Redness around the spay incision area, bleeding from the wound, broken or missing sutures, as well as pain when the incision area is touched and tissue protrusion calls for immediate vet care. Additionally, any unpleasant odor or discharge should prompt you to seek veterinary care.
Most spay incisions are sufficiently healed after the first week to allow the removal of the skin staples or sutures.
The spay incision should no longer be red — it should be pink color, the edges should be sealed together, and there should be no drainage or pain from the incision. Worried pet parents can now relax because they are largely over at this point.
Contact your veterinarian if however, the redness lasts, or if redness and swelling are visible around each suture, tissue is protruding, the wound is draining, or there is a space between the spay incision’s margins.
How Long Does It Take For A Dog Spay Incision To Heal?
Long story short — it takes up to a week or a week and a half for your dog’s spay incision to heal. To fully heal, it should take about two weeks. Of course, this is the timeframe in the best case — if the spay incision is not infected.
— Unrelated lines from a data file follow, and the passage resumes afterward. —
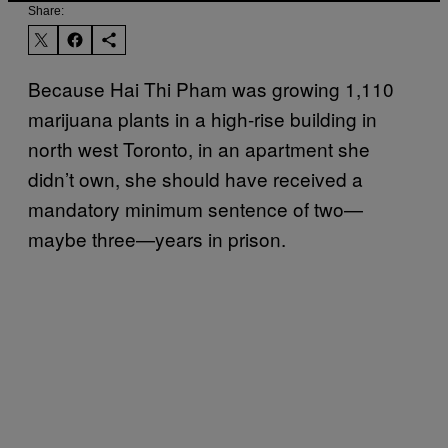
Share:
Because Hai Thi Pham was growing 1,110
marijuana plants in a high-rise building in
north west Toronto, in an apartment she
didn’t own, she should have received a
mandatory minimum sentence of two—
maybe three—years in prison.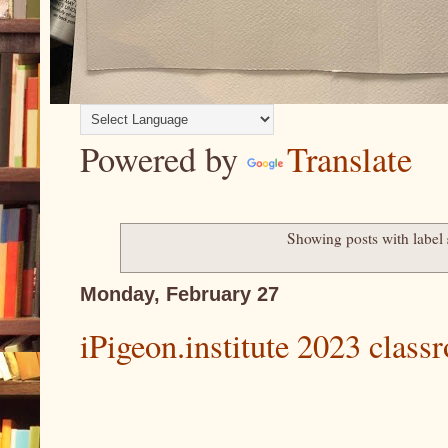
Powered by
Translate
Showing posts with label
Monday, February 27
iPigeon.institute 2023 class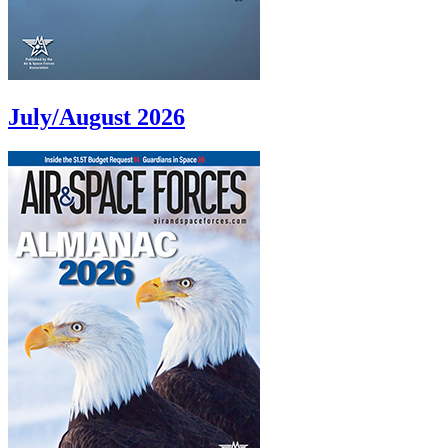
July/August 2026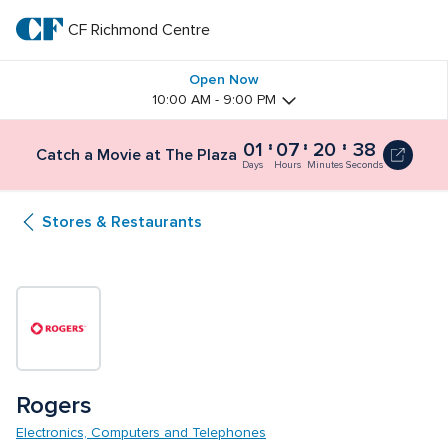
Skip
to
CF Richmond Centre
CF 
main
text
Richmond 
Open Now
10:00 AM - 9:00 PM
Centre
01
07
20
38
Catch a Movie at The Plaza
Days
Hours
Minutes
Seconds
Stores & Restaurants
Rogers
Electronics, Computers and Telephones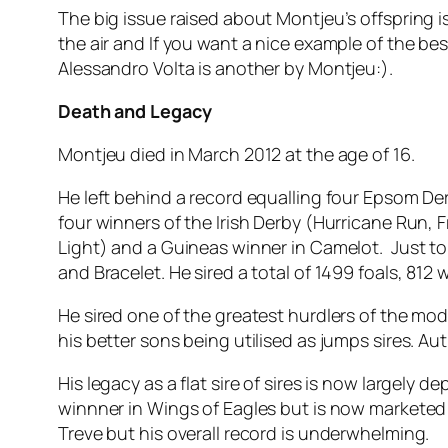
The big issue raised about Montjeu’s offspring 
the air and If you want a nice example of the be
Alessandro Volta is another by Montjeu:).
Death and Legacy
Montjeu died in March 2012 at the age of 16.
He left behind a record equalling four Epsom Der
four winners of the Irish Derby (Hurricane Run,
Light) and a Guineas winner in Camelot. Just to 
and Bracelet. He sired a total of 1499 foals, 81
He sired one of the greatest hurdlers of the mod
his better sons being utilised as jumps sires. Auth
His legacy as a flat sire of sires is now largel
winnner in Wings of Eagles but is now marketed 
Treve but his overall record is underwhelming.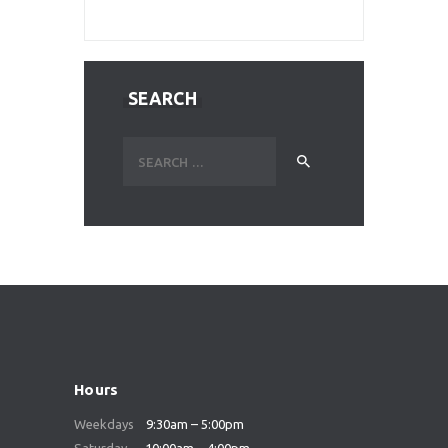
SEARCH
Search
for:
Hours
Weekdays
9:30am – 5:00pm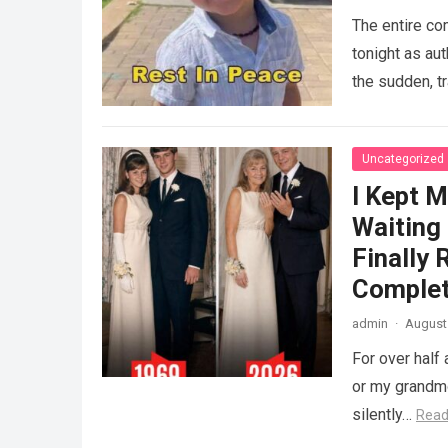
The entire co
tonight as au
the sudden, tr
Uncategorized
I Kept M
Waiting
Finally
Complet
admin
·
August 
For over half 
or my grandmo
silently…
Read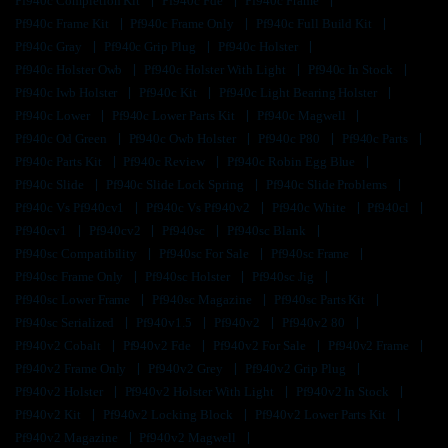
Pf940c Completion Kit
Pf940c Fde
Pf940c Frame
Pf940c Frame Kit
Pf940c Frame Only
Pf940c Full Build Kit
Pf940c Gray
Pf940c Grip Plug
Pf940c Holster
Pf940c Holster Owb
Pf940c Holster With Light
Pf940c In Stock
Pf940c Iwb Holster
Pf940c Kit
Pf940c Light Bearing Holster
Pf940c Lower
Pf940c Lower Parts Kit
Pf940c Magwell
Pf940c Od Green
Pf940c Owb Holster
Pf940c P80
Pf940c Parts
Pf940c Parts Kit
Pf940c Review
Pf940c Robin Egg Blue
Pf940c Slide
Pf940c Slide Lock Spring
Pf940c Slide Problems
Pf940c Vs Pf940cv1
Pf940c Vs Pf940v2
Pf940c White
Pf940cl
Pf940cv1
Pf940cv2
Pf940sc
Pf940sc Blank
Pf940sc Compatibility
Pf940sc For Sale
Pf940sc Frame
Pf940sc Frame Only
Pf940sc Holster
Pf940sc Jig
Pf940sc Lower Frame
Pf940sc Magazine
Pf940sc Parts Kit
Pf940sc Serialized
Pf940v1.5
Pf940v2
Pf940v2 80
Pf940v2 Cobalt
Pf940v2 Fde
Pf940v2 For Sale
Pf940v2 Frame
Pf940v2 Frame Only
Pf940v2 Grey
Pf940v2 Grip Plug
Pf940v2 Holster
Pf940v2 Holster With Light
Pf940v2 In Stock
Pf940v2 Kit
Pf940v2 Locking Block
Pf940v2 Lower Parts Kit
Pf940v2 Magazine
Pf940v2 Magwell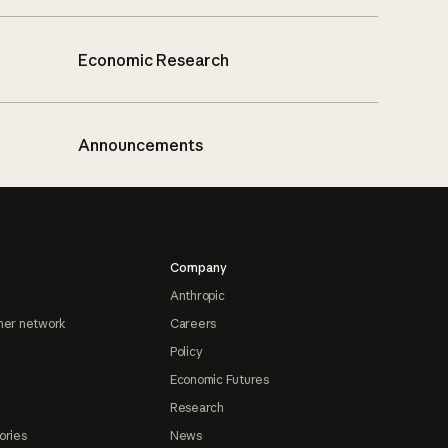
Economic Research
Announcements
Company
Anthropic
ner network
Careers
Policy
Economic Futures
Research
ories
News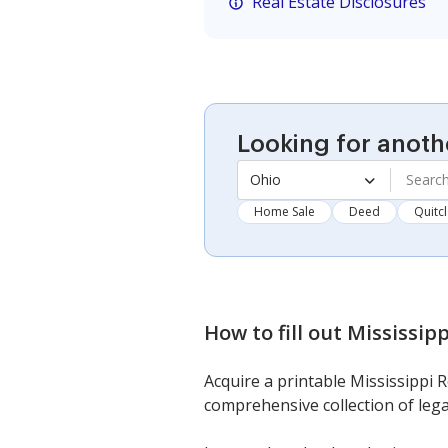
Real Estate Disclosures
Looking for anoth
Ohio
Home Sale
Deed
Quitc
How to fill out
Mississipp
Acquire a printable Mississippi R
comprehensive collection of lega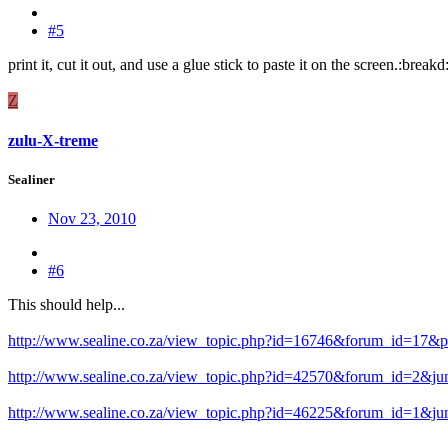
#5
print it, cut it out, and use a glue stick to paste it on the screen.:break
Z
zulu-X-treme
Sealiner
Nov 23, 2010
#6
This should help...
http://www.sealine.co.za/view_topic.php?id=16746&forum_id=17&
http://www.sealine.co.za/view_topic.php?id=42570&forum_id=2&j
http://www.sealine.co.za/view_topic.php?id=46225&forum_id=1&j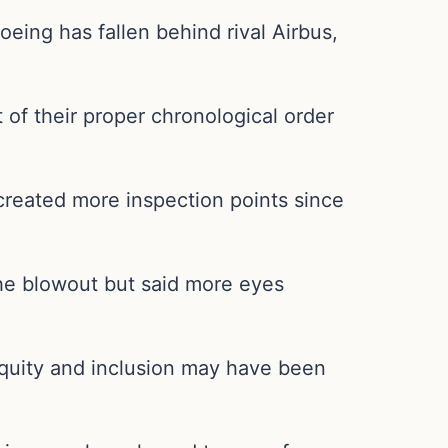
oeing has fallen behind rival Airbus,
of their proper chronological order
created more inspection points since
he blowout but said more eyes
equity and inclusion may have been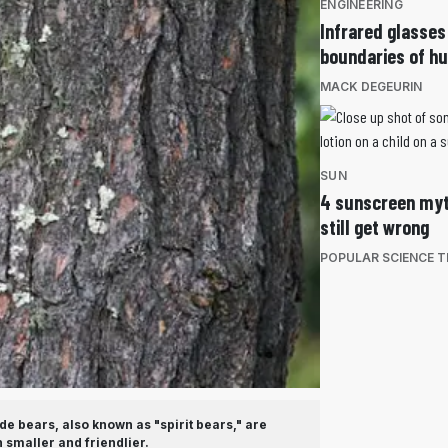
ENGINEERING
Infrared glasses
boundaries of h
MACK DEGEURIN
SUN
4 sunscreen myt
still get wrong
POPULAR SCIENCE 
e bears, also known as "spirit bears," are
 smaller and friendlier.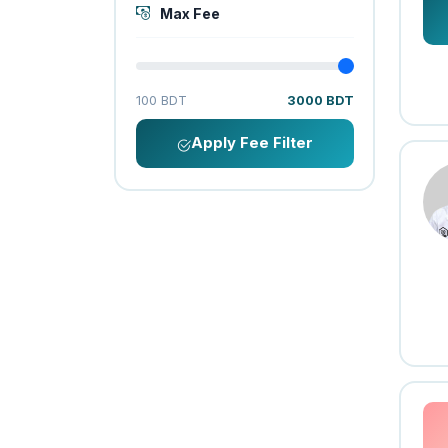
Max Fee
100 BDT
3000 BDT
Apply Fee Filter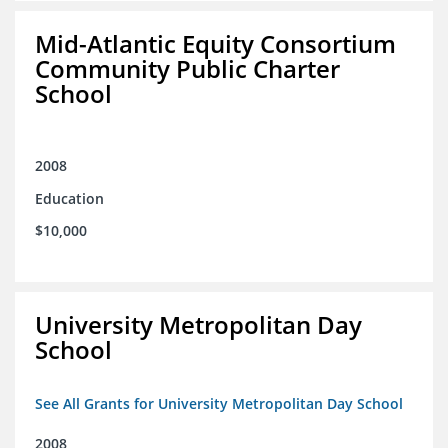
Mid-Atlantic Equity Consortium
Community Public Charter
School
2008
Education
$10,000
University Metropolitan Day
School
See All Grants for University Metropolitan Day School
2008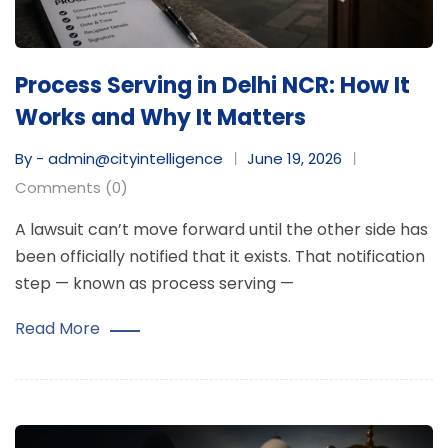
Process Serving in Delhi NCR: How It
Works and Why It Matters
By - admin@cityintelligence
June 19, 2026
Comments (0)
A lawsuit can’t move forward until the other side has
been officially notified that it exists. That notification
step — known as process serving —
Read More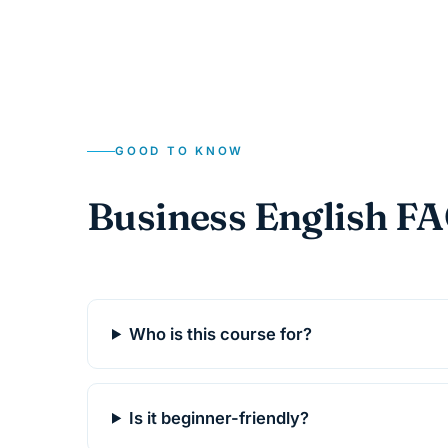
GOOD TO KNOW
Business English F
Who is this course for?
Is it beginner-friendly?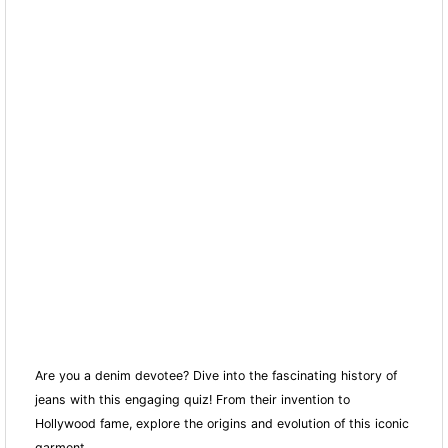
Are you a denim devotee? Dive into the fascinating history of
jeans with this engaging quiz! From their invention to
Hollywood fame, explore the origins and evolution of this iconic
garment.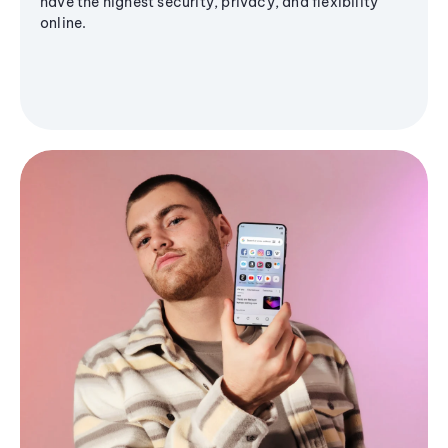
have the highest security, privacy, and flexibility
online.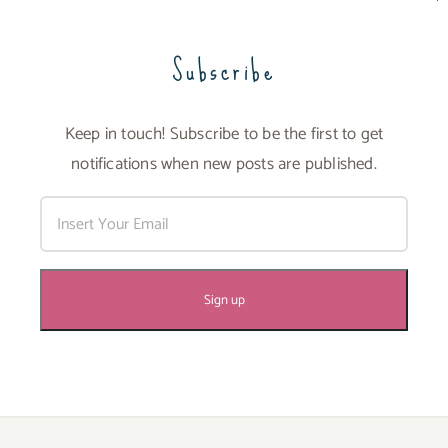
Subscribe
Keep in touch! Subscribe to be the first to get
notifications when new posts are published.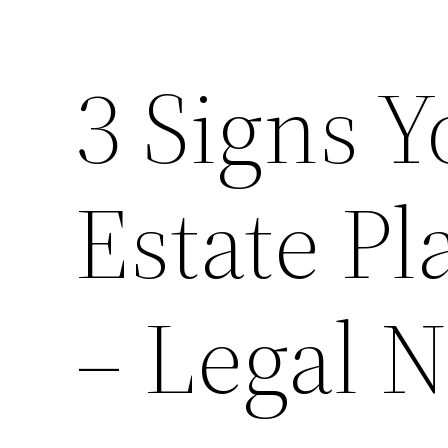
3 Signs 
Estate P
– Legal N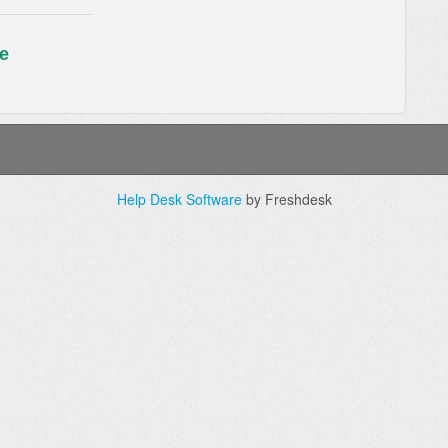
e
Help Desk Software
by Freshdesk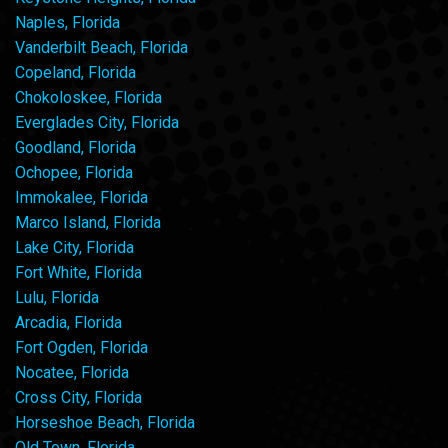
Naples, Florida
Vanderbilt Beach, Florida
Copeland, Florida
Chokoloskee, Florida
Everglades City, Florida
Goodland, Florida
Ochopee, Florida
Immokalee, Florida
Marco Island, Florida
Lake City, Florida
Fort White, Florida
Lulu, Florida
Arcadia, Florida
Fort Ogden, Florida
Nocatee, Florida
Cross City, Florida
Horseshoe Beach, Florida
Old Town, Florida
Neutered male dogs feel pain after the neutering procedure for about a week. Their female counterparts may require ten days on average.
When it comes to dog spay incision healing, aftercare is the most important part. This is why pet parents should monitor their dogs during the whole recovery period.
As we have said, dogs get nervous when they feel pain and discomfort, and this is why they start to lick their wounds in an attempt to clean them and take away the pain. You do not want your dog licking its incision wound!
The dog’s saliva is full of normal and pathogenic bacteria that can easily infect an incision that is in the healing process. Until the suture removal, pet parents must keep a close eye on what their dog is doing and how its incision site is looking.
The infected dog spay incision healing process is a whole time period that needs to be monitored always. Responsible pet parents work together with their veterinarians to notice signs of infection and treat them on time.
Even though your vet performs the cleanest surgery, bad aftercare can cause an infection of your dog’s spay incision. In other words, without a proper recovery period, your dog’s spay incision is not going to heal properly and it has the potential of causing major health issues.
Alongside e-collars and low activity levels, your dog may need pain medication or antibiotics if the wound is infected severely. But, you can not give your dog human pain medication or antibiotics on your own, you will have to contact your veterinarian and take your dog for a re-check.
The majority of animal hospitals that perform spay/neuter surgeries offer free re-check for worried pet parents, so you don’t have to worry about further expenses.